In a statement unanimously adopted on Tuesday, the lower house of the Russian parliament said that Lithuania, Latvia and Estonia "have embarked on a criminal course of total displacement of the Russian language from all social spheres, mass media and education system and their authorities do not conceal their neo-fascist affiliations". 

"We see nothing new, actually," Landsbergis told reporters, commenting on the statement. "It is very difficult to look at such information objectively, given what Russia itself is doing to its own people."

"This is a state that has removed itself from any Western world and any civilizational publicly accepted norms, and has placed itself in a different age and a different system of rules, so all the advice and all the assessments that come out of it (..) do not correspond to reality in any way," he noted.

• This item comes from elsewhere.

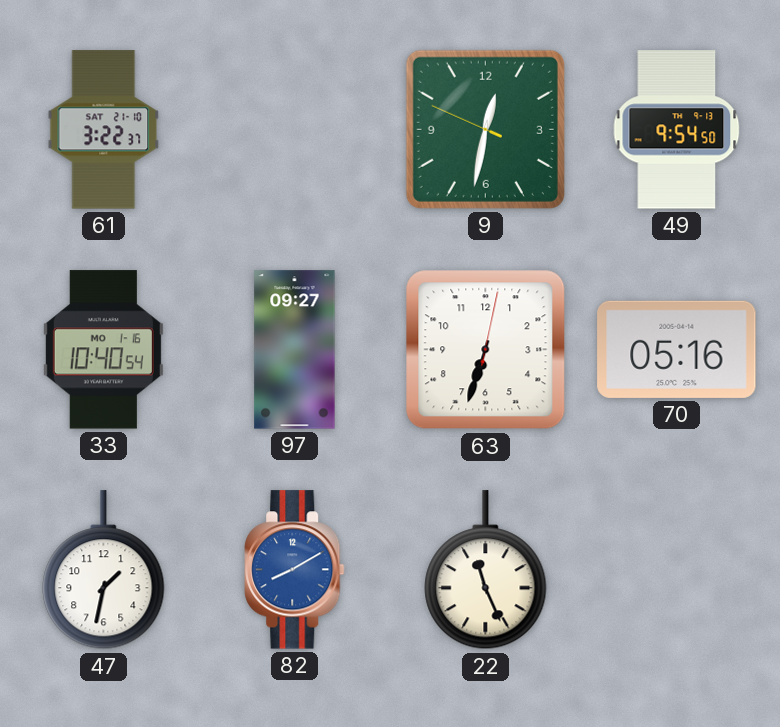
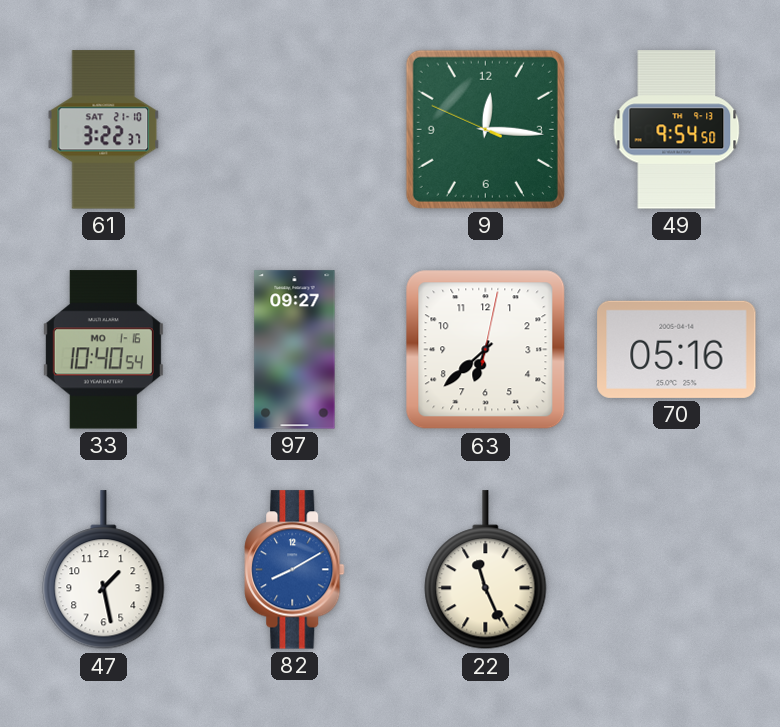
9: 12:31 -> 12:15
63: 6:33 -> 6:38
47: 1:32 -> 1:28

In its statement, the State Duma "resolutely condemns the repressive policy of the Latvian, Lithuanian and Estonian governments against the Russian-speaking population". 

The three countries are also accused of "pursuing a repressive policy and promoting nationalism and intolerance against Russians for a long time".

"Brutal Russophobic persecution, bullying of children in schools and even kindergartens, harassment of journalists, destruction of cultural and memorial heritage and change of historical facts has become a standard," the statement reads. 

Landsbergis said that "there is probably no bigger country that represses its population more (than Russia which) is sending them to the front like cannon fodder". 

"Speaking about repression, the (Russian) opposition has chosen Lithuania as its refuge. Is it not repression if the only choice they have is to flee?" the minister said.  

"Vladimir Kara-Murza has been jailed for 25 years, is this not repression? Actually, it is impossible to answer such questions objectively," he said.

A Moscow court on Monday sentenced the Kremlin critic to 25 years in prison. 

Landsbergis has called for sanctions against those involved in his imprisonment.

Kara-Murza is one of Russia's most prominent opposition politicians, a human rights activist, a close associate of opposition leader Boris Nemtsov, who was shot dead in 2015, and a long-standing critic of the Kremlin regime.